Ante esta triste y desoladora constatación del mundo,
Pablo grita con énfasis: ¡Jesucristo es nuestra paz! Él es
la paz en lo más profundo de nuestro ser. Jesucristo,
nuestra paz, es don de Dios para los que están cerca –el
pueblo elegido–, y también para los que están lejos –los
gentiles–, es decir, todos los demás pueblos: «Mas ahora,
en Cristo Jesús, vosotros, los que en otro tiempo estabais
lejos, habéis llegado a estar cerca por la sangre de
Cristo. Porque él es nuestra paz: el que de los dos pueblos
hizo uno, derribando el muro que los separaba, la
enemistad...» (Ef 3,13-14).
En el mismo texto, el apóstol puntualiza que
Jesucristo es el autor de la paz universal, paz que alcanza
a los cercanos y a los lejanos: «Vino a anunciar la paz:
paz a vosotros que estabais lejos, y paz a los que estaban
cerca. Pues por él, unos y otros tenemos libre acceso al
Padre en un mismo Espíritu» (Ef 2,17-18).
A la luz de estos textos, entendemos que Pablo ve en
Jesucristo el cumplimiento de la paz anunciada por Dios a
los profetas, y cuyo portador habría de ser el Mesías:
«¡Exulta sin freno, hija de Sión, grita de alegría, hija de
Jerusalén!
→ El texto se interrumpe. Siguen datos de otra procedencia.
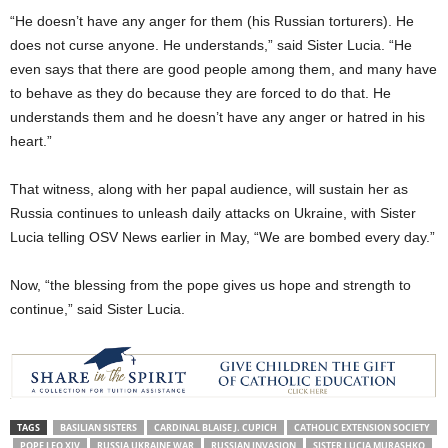
“He doesn’t have any anger for them (his Russian torturers). He
does not curse anyone. He understands,” said Sister Lucia. “He
even says that there are good people among them, and many have
to behave as they do because they are forced to do that. He
understands them and he doesn’t have any anger or hatred in his
heart.”
That witness, along with her papal audience, will sustain her as
Russia continues to unleash daily attacks on Ukraine, with Sister
Lucia telling OSV News earlier in May, “We are bombed every day.”
Now, “the blessing from the pope gives us hope and strength to
continue,” said Sister Lucia.
TAGS
BASILIAN SISTERS
CARDINAL BLAISE J. CUPICH
CATHOLIC EXTENSION SOCIETY
POPE LEO XIV
RUSSIA UKRAINE WAR
RUSSIAN INVASION
SISTER LUCIA MURASHKO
He aquí que viene a ti tu rey: justo él y
victorioso, humilde y montado en un asno, en un pollino,
cría de asna. Él suprimirá el poder de Efraín y los
caballos de Jerusalén; será suprimido el arco de combate, y
él proclamará la paz a las naciones» (Zac 9,9-10).
El Señor Jesús es la paz del mundo. Sus discípulos,
desprovistos de toda ambición, son enviados por Él para
tejer lazos de fraternidad entre todos los hombres, sean o
no creyentes. Hay una realidad al alcance de todo hombre y
que golpea favorablemente su corazón, por muy alejado que
parezca estar de Dios. Me refiero a la presencia en medio
del mundo de hombres y mujeres sin el menor atisbo de
ambición ni pretensión: son los testigos del Resucitado.
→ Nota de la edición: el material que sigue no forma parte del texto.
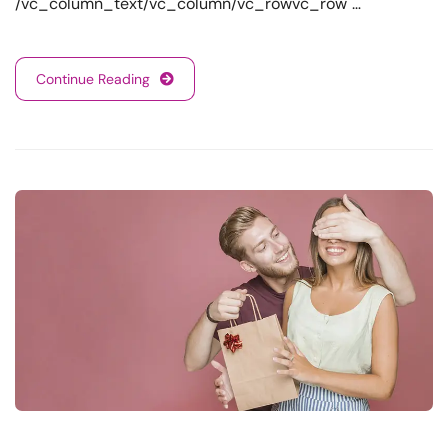
/vc_column_text/vc_column/vc_rowvc_row …
Continue Reading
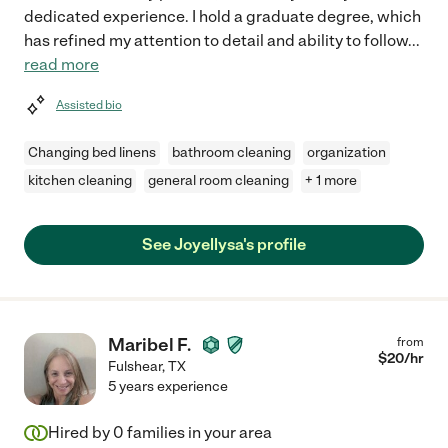
dedicated experience. I hold a graduate degree, which
has refined my attention to detail and ability to follow
...
read more
Assisted bio
Changing bed linens
bathroom cleaning
organization
kitchen cleaning
general room cleaning
+ 1 more
See Joyellysa's profile
Maribel F.
from
$
20
/hr
Fulshear
,
TX
5 years experience
Hired by
0
families in your area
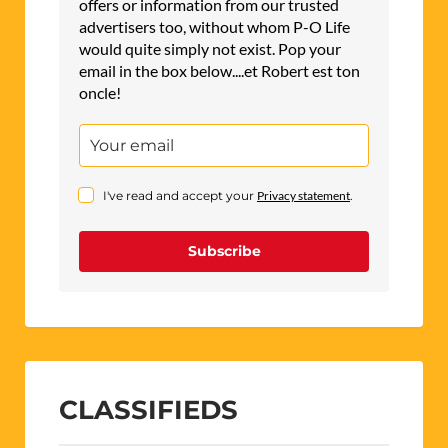
offers or information from our trusted
advertisers too, without whom P-O Life
would quite simply not exist. Pop your
email in the box below....et Robert est ton
oncle!
I've read and accept your
Privacy statement
.
Subscribe
CLASSIFIEDS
Estos no necesitan ningún tipo de influencia o poder; se
consideran suficientemente colmados por el hecho de ser
testigos y discípulos del Señor que venció a la muerte. No
defienden nada, simplemente son testigos de que existe la
vida eterna. Al no pretender nada, se hacen creíbles:
«Recibiréis la fuerza del Espíritu Santo, que vendrá sobre
vosotros, y seréis mis testigos en Jerusalén, en toda Judea
y Samaría, y hasta los confines de la tierra» (He 1,8).